# [Assignment]
Return each record exactly as it appears, so that nothing is dropped or altered.

Records to process below:

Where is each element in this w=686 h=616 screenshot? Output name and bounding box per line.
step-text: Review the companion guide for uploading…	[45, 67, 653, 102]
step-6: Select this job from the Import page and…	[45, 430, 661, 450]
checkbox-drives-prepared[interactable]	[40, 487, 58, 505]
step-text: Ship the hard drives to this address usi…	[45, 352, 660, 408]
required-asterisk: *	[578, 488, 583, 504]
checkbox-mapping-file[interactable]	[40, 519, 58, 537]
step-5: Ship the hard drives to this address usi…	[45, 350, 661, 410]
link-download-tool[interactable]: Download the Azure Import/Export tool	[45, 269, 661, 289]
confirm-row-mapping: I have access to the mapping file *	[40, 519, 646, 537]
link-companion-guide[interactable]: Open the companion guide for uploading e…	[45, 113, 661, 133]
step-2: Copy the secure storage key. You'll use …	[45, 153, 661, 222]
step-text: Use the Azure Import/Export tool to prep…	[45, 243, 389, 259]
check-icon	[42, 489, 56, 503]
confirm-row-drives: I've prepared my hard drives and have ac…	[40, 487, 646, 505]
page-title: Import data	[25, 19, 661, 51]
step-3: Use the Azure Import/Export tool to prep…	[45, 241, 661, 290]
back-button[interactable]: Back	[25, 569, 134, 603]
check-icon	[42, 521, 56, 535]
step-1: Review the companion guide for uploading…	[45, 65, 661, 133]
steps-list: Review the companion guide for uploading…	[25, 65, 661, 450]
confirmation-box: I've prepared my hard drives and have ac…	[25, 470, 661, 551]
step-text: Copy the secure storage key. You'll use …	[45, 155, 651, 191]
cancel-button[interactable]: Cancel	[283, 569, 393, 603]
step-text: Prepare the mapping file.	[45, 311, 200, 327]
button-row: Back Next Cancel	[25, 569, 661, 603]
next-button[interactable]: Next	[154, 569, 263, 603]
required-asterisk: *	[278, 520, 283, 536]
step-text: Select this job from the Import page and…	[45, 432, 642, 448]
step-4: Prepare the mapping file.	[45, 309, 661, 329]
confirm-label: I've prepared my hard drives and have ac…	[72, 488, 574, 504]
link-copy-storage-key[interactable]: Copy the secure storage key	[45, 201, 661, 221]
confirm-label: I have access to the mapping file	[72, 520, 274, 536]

End of Records to process.

# [Task output]
Where is each element in this w=686 h=616 screenshot? Output name and bounding box per line.
step-text: Review the companion guide for uploading…	[45, 67, 653, 102]
step-6: Select this job from the Import page and…	[45, 430, 661, 450]
checkbox-drives-prepared[interactable]	[40, 487, 58, 505]
step-text: Ship the hard drives to this address usi…	[45, 352, 660, 408]
required-asterisk: *	[578, 488, 583, 504]
checkbox-mapping-file[interactable]	[40, 519, 58, 537]
step-5: Ship the hard drives to this address usi…	[45, 350, 661, 410]
link-download-tool[interactable]: Download the Azure Import/Export tool	[45, 269, 661, 289]
confirm-row-mapping: I have access to the mapping file *	[40, 519, 646, 537]
link-companion-guide[interactable]: Open the companion guide for uploading e…	[45, 113, 661, 133]
step-2: Copy the secure storage key. You'll use …	[45, 153, 661, 222]
step-text: Use the Azure Import/Export tool to prep…	[45, 243, 389, 259]
check-icon	[42, 489, 56, 503]
confirm-row-drives: I've prepared my hard drives and have ac…	[40, 487, 646, 505]
page-title: Import data	[25, 19, 661, 51]
step-3: Use the Azure Import/Export tool to prep…	[45, 241, 661, 290]
back-button[interactable]: Back	[25, 569, 134, 603]
check-icon	[42, 521, 56, 535]
step-1: Review the companion guide for uploading…	[45, 65, 661, 133]
steps-list: Review the companion guide for uploading…	[25, 65, 661, 450]
confirmation-box: I've prepared my hard drives and have ac…	[25, 470, 661, 551]
step-text: Copy the secure storage key. You'll use …	[45, 155, 651, 191]
cancel-button[interactable]: Cancel	[283, 569, 393, 603]
step-text: Prepare the mapping file.	[45, 311, 200, 327]
button-row: Back Next Cancel	[25, 569, 661, 603]
next-button[interactable]: Next	[154, 569, 263, 603]
required-asterisk: *	[278, 520, 283, 536]
step-text: Select this job from the Import page and…	[45, 432, 642, 448]
step-4: Prepare the mapping file.	[45, 309, 661, 329]
confirm-label: I've prepared my hard drives and have ac…	[72, 488, 574, 504]
link-copy-storage-key[interactable]: Copy the secure storage key	[45, 201, 661, 221]
confirm-label: I have access to the mapping file	[72, 520, 274, 536]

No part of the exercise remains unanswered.